The Menominee Indian Tribe of Wisconsin  contributed over 4 tons of electronic and pharmaceutical waste to the EPA Great Lakes 2008 Earth Day Challenge.

This is the first of several vidoes explaining the tribes numerous projects that included cleaning up the reservation, replacing gang symbols with Native American art, teaching youth about the legend of the sturgeon and its place in tribal culture.

In part one, the non-profit interfaith Earth Healing Initiative looks at the many recycling projects of the College of Menominee nation.

Drum to honor tribal school students

(Keshena, WI) – The Menominee Indian Tribe of Wisconsin in Keshena is being praised for its massive cleanup projects during the EPA Great Lakes 2008 Earth Day Challenge – involving over 100 projects across eight states that comprise the Great lakes basin.

The college of Menominee Nation held a pharmaceutical and electronic waste collection as part of the EPA Great Lakes 2008 Earth Day Challenge.

Tribal school students

Other tribal projects during the challenge included the clean up of two reservation communities by tribal school students, The Menominee Teen Court Panel, and many other volunteers.

sturgeon classes collage
All classes at the tribal school taught the students about the sturgeon, that is a vital part of Menominee legend and heritage.

Called the protector guardian of Menominee wild rice, the sturgeon used to spawn on the reservation until a man made dam blocked the route so the sturgeon could not reach their ancestral spawning grounds.

Gang wall collage

The students also whitewashed gang graffiti at a skateboard park replacing it with American Indian art.

Adults participated in the challenge in a big way – as the tribe’s Solid Waste and Recycling Department held curbside e-waste collections during Earth week 2008 – and all month accepted e-waste at the transfer station.

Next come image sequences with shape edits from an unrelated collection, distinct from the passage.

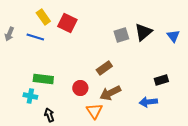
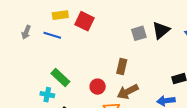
yellow rectangle: (43, 17) -> (60, 15), turned -63
brown rectangle: (104, 68) -> (122, 66), turned -42
green rectangle: (43, 79) -> (60, 78), turned 36

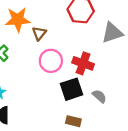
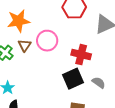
brown triangle: (39, 33) -> (25, 45), moved
pink circle: (51, 61) -> (47, 41), moved

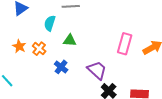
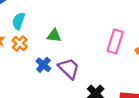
cyan semicircle: (50, 23) -> (18, 21), moved
purple trapezoid: (97, 70) -> (69, 68), moved

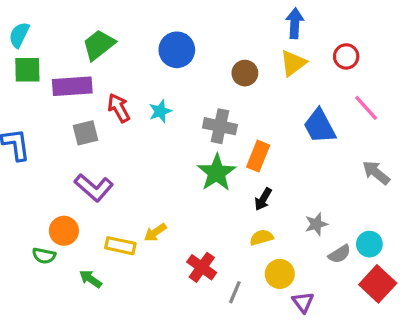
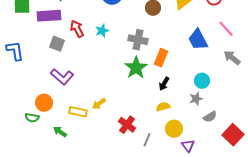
gray square: (85, 133) -> (57, 44), turned 35
gray arrow: (376, 173) -> (232, 58), moved
cyan circle: (369, 244) -> (202, 81), moved

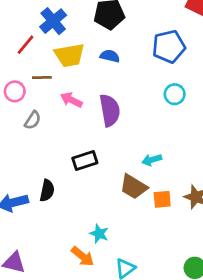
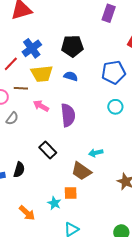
black rectangle: (85, 160) -> (48, 150), turned 60
orange square: (162, 199) -> (71, 193), moved
orange arrow: (83, 256) -> (27, 213), moved

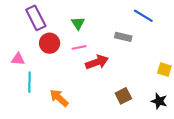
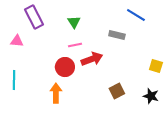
red circle: (50, 43) -> (65, 67), moved
pink triangle: (18, 59) -> (17, 41), moved
cyan line: (30, 82) -> (14, 80), moved
orange arrow: (59, 98) -> (56, 93), turned 48

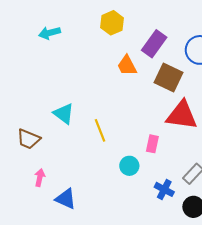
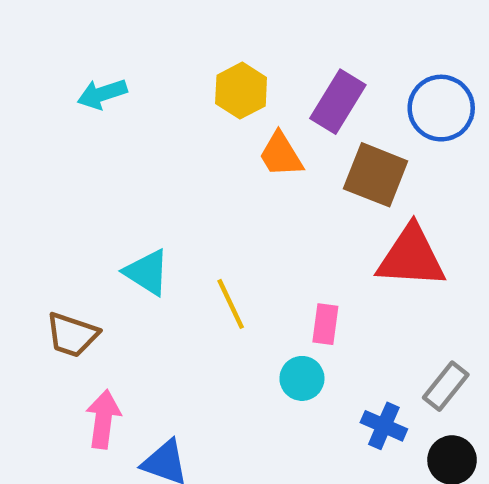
yellow hexagon: (112, 23) -> (241, 91), moved
pink rectangle: (152, 144) -> (325, 324), moved
pink arrow: (40, 178) -> (103, 419), size x1.4

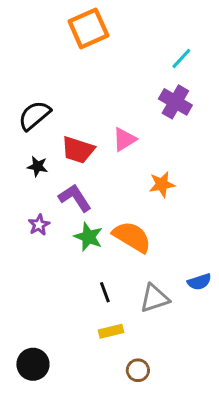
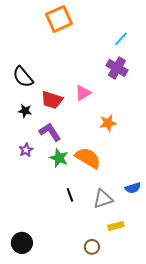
black semicircle: (34, 115) -> (23, 77), turned -90
yellow rectangle: (111, 331) -> (116, 226), moved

Cardboard and other items are also recycled by the Menominee tribe.

garbage monsters collage

Native American and other students also made garbage monsters at the Keshena Public Schools with help from their parents using common every day trash from home. The students made a presentation on how to be reuse stuff they normally thrown in the trash like plastic jugs.

More than four tons of  e-waste and other recyclables  – plus litter – was removed from the reservation during April.

e-waste closeup

Faculty and students brought their old computers, cell phones and medicines to an e-waste and pharmaceutical collection site at the tribal college in Keshena, Wisconsin to help a federal Earth Day challenge to clean up the Great Lakes Basin, while younger students cleaned up the reservation and whitewashed gang graffiti.

At the College of Menominee Nation, the Earth Day 2008 e-waste and medicine collections went smoothly as people turned in hundreds of items.

e-waste and coord.

Over 23 pounds of medicines were turned in including 100 bottles of pills, more than 25 computers and dozens of related components like hard drives, printers, keyboards and speakers; televisions, radios, DVD players, 12 cell phones and over 100 small batteries.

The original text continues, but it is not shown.